Kernel documentation

By Jonathan Corbet
November 4, 2015

2015 Kernel Summit

Kernel documentation made the list of topics for discussion during the core day at the 2015 Kernel Summit. Your editor, who has been the documentation maintainer for about one year now, led this discussion. Among other things, that means that notes from this session are, well, nonexistent, so this writeup is entirely from memory. If any inconvenient things have been left out, it's purely accidental.

One thing your editor has found over the course of the last year is that it's often not clear where the responsibility for documentation patches lies. Most kernel subsystems are well contained within their own directory subtrees — except that many of them also have files under Documentation/. Some maintainers want to manage documentation patches that relate to their subsystems, while others are happy to leave it to the documentation maintainer. There is a slow-moving effort underway to document these preferences in the MAINTAINERS file. If nothing else, that will help reduce your editor's email load; thanks to the wonders of get_maintainer.pl, he is copied on every patch that touches anything in the documentation tree.

There was a bit of talk about whether it would make sense to split the documentation out into the various subsystem trees, but people seemed to feel that it would make things harder to find. It seems that kernel developers often use the "grep the documentation subtree" technique to search for information.

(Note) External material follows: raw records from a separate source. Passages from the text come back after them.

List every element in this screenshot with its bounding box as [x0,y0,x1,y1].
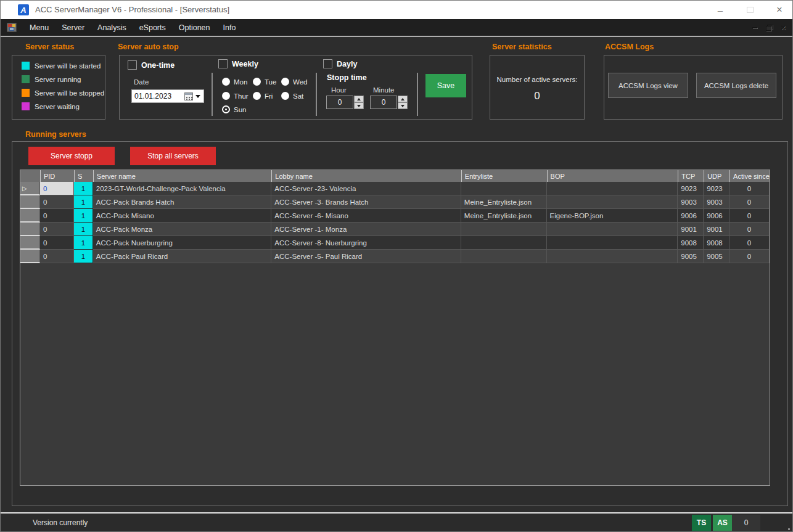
date-dropdown-icon[interactable] [195,95,200,98]
cell-lobby-name[interactable]: ACC-Server -6- Misano [271,209,461,223]
radio-tue[interactable]: Tue [253,78,276,86]
cell-tcp[interactable]: 9001 [678,223,704,236]
cell-bop[interactable] [547,195,678,209]
date-picker[interactable]: 01.01.2023 [131,89,204,103]
mdi-close-button[interactable]: × [779,23,787,32]
cell-entryliste[interactable]: Meine_Entryliste.json [461,195,547,209]
mdi-restore-button[interactable] [765,23,773,32]
minimize-button[interactable]: – [709,1,732,19]
cell-entryliste[interactable] [461,182,547,195]
server-stopp-button[interactable]: Server stopp [28,147,115,165]
menu-item-server[interactable]: Server [62,23,84,32]
col-udp[interactable]: UDP [704,170,729,182]
cell-lobby-name[interactable]: ACC-Server -23- Valencia [271,182,461,195]
hour-down-button[interactable] [354,102,364,109]
cell-tcp[interactable]: 9023 [678,182,704,195]
hour-stepper[interactable]: 0 [326,96,364,109]
row-selector[interactable]: ▷ [20,182,40,195]
menu-item-menu[interactable]: Menu [30,23,49,32]
cell-udp[interactable]: 9008 [704,236,729,250]
cell-entryliste[interactable] [461,236,547,250]
cell-bop[interactable] [547,236,678,250]
radio-mon[interactable]: Mon [222,78,247,86]
menu-item-esports[interactable]: eSports [139,23,166,32]
radio-thur[interactable]: Thur [222,92,249,100]
cell-active-since[interactable]: 0 [729,195,770,209]
cell-tcp[interactable]: 9005 [678,250,704,263]
minute-up-button[interactable] [398,96,408,102]
cell-server-name[interactable]: ACC-Pack Nuerburgring [93,236,272,250]
cell-entryliste[interactable] [461,250,547,263]
cell-s[interactable]: 1 [74,195,93,209]
cell-active-since[interactable]: 0 [729,236,770,250]
col-bop[interactable]: BOP [547,170,678,182]
row-selector[interactable] [20,236,40,250]
accsm-logs-view-button[interactable]: ACCSM Logs view [608,73,688,98]
cell-udp[interactable]: 9005 [704,250,729,263]
cell-active-since[interactable]: 0 [729,250,770,263]
cell-s[interactable]: 1 [74,250,93,263]
cell-server-name[interactable]: ACC-Pack Paul Ricard [93,250,272,263]
cell-s[interactable]: 1 [74,223,93,236]
cell-s[interactable]: 1 [74,182,93,195]
cell-server-name[interactable]: ACC-Pack Misano [93,209,272,223]
cell-pid[interactable]: 0 [40,223,74,236]
col-active-since[interactable]: Active since [729,170,770,182]
minute-value[interactable]: 0 [370,96,397,109]
cell-lobby-name[interactable]: ACC-Server -5- Paul Ricard [271,250,461,263]
close-button[interactable]: × [768,1,791,19]
table-row[interactable]: 0 1 ACC-Pack Misano ACC-Server -6- Misan… [20,209,770,223]
col-pid[interactable]: PID [40,170,74,182]
cell-entryliste[interactable]: Meine_Entryliste.json [461,209,547,223]
minute-down-button[interactable] [398,102,408,109]
cell-udp[interactable]: 9023 [704,182,729,195]
cell-udp[interactable]: 9006 [704,209,729,223]
accsm-logs-delete-button[interactable]: ACCSM Logs delete [696,73,776,98]
row-selector[interactable] [20,195,40,209]
menu-item-optionen[interactable]: Optionen [179,23,210,32]
cell-tcp[interactable]: 9006 [678,209,704,223]
col-lobby-name[interactable]: Lobby name [271,170,461,182]
col-tcp[interactable]: TCP [678,170,704,182]
cell-udp[interactable]: 9001 [704,223,729,236]
minute-stepper[interactable]: 0 [370,96,408,109]
row-selector[interactable] [20,250,40,263]
cell-bop[interactable] [547,250,678,263]
menu-item-analysis[interactable]: Analysis [97,23,126,32]
table-row[interactable]: 0 1 ACC-Pack Nuerburgring ACC-Server -8-… [20,236,770,250]
cell-pid[interactable]: 0 [40,209,74,223]
cell-pid[interactable]: 0 [40,195,74,209]
cell-bop[interactable]: Eigene-BOP.json [547,209,678,223]
hour-up-button[interactable] [354,96,364,102]
cell-tcp[interactable]: 9008 [678,236,704,250]
table-row[interactable]: 0 1 ACC-Pack Paul Ricard ACC-Server -5- … [20,250,770,263]
one-time-checkbox[interactable]: One-time [128,60,175,70]
row-selector[interactable] [20,223,40,236]
stop-all-servers-button[interactable]: Stop all servers [130,147,216,165]
cell-s[interactable]: 1 [74,236,93,250]
radio-sat[interactable]: Sat [281,92,303,100]
cell-pid[interactable]: 0 [40,236,74,250]
cell-lobby-name[interactable]: ACC-Server -1- Monza [271,223,461,236]
maximize-button[interactable] [738,1,762,19]
hour-value[interactable]: 0 [326,96,353,109]
row-selector[interactable] [20,209,40,223]
radio-wed[interactable]: Wed [281,78,307,86]
cell-pid-selected[interactable]: 0 [40,182,74,195]
save-button[interactable]: Save [425,74,466,97]
cell-tcp[interactable]: 9003 [678,195,704,209]
radio-sun-selected[interactable]: Sun [222,105,246,113]
resize-grip-icon[interactable] [788,528,790,530]
table-row[interactable]: 0 1 ACC-Pack Monza ACC-Server -1- Monza … [20,223,770,236]
cell-active-since[interactable]: 0 [729,223,770,236]
cell-active-since[interactable]: 0 [729,209,770,223]
ts-status-badge[interactable]: TS [692,515,711,531]
cell-lobby-name[interactable]: ACC-Server -8- Nuerburgring [271,236,461,250]
radio-fri[interactable]: Fri [253,92,273,100]
weekly-checkbox[interactable]: Weekly [218,59,258,68]
cell-bop[interactable] [547,182,678,195]
as-status-badge[interactable]: AS [713,515,732,531]
cell-server-name[interactable]: 2023-GT-World-Challenge-Pack Valencia [93,182,272,195]
col-entryliste[interactable]: Entryliste [461,170,547,182]
col-s[interactable]: S [74,170,93,182]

The bulk of the session, though, was concerned with the structured documentation found in the DocBook subdirectory. A document here starts as a DocBook template file, which is read by the docproc utility to determine which source-code files to extract documentation comments from. Those files are passed to kernel-doc, which, using its own Perl-based C parser, finds all the symbol names of interest and passes them back to docproc. Then docproc invokes kernel-doc again to actually extract the documentation and do some basic markup. The end result is patched into the template file and passed to xmlto for formatting into HTML files, PDF files, man pages, and more.

Various functionalities have been added to this mechanism; 4.3, for example, adds a simple facility for automatically adding cross-references within a single template file. In the end, the kernel community has spent years slowly building up its own special document-formatting system. With all due respect to the people in the room, your editor said, they just might not be the right crowd for that particular project. The whole thing is a bit of a house of cards; one need not look far to find kernel developers who have given up on making this toolchain actually work.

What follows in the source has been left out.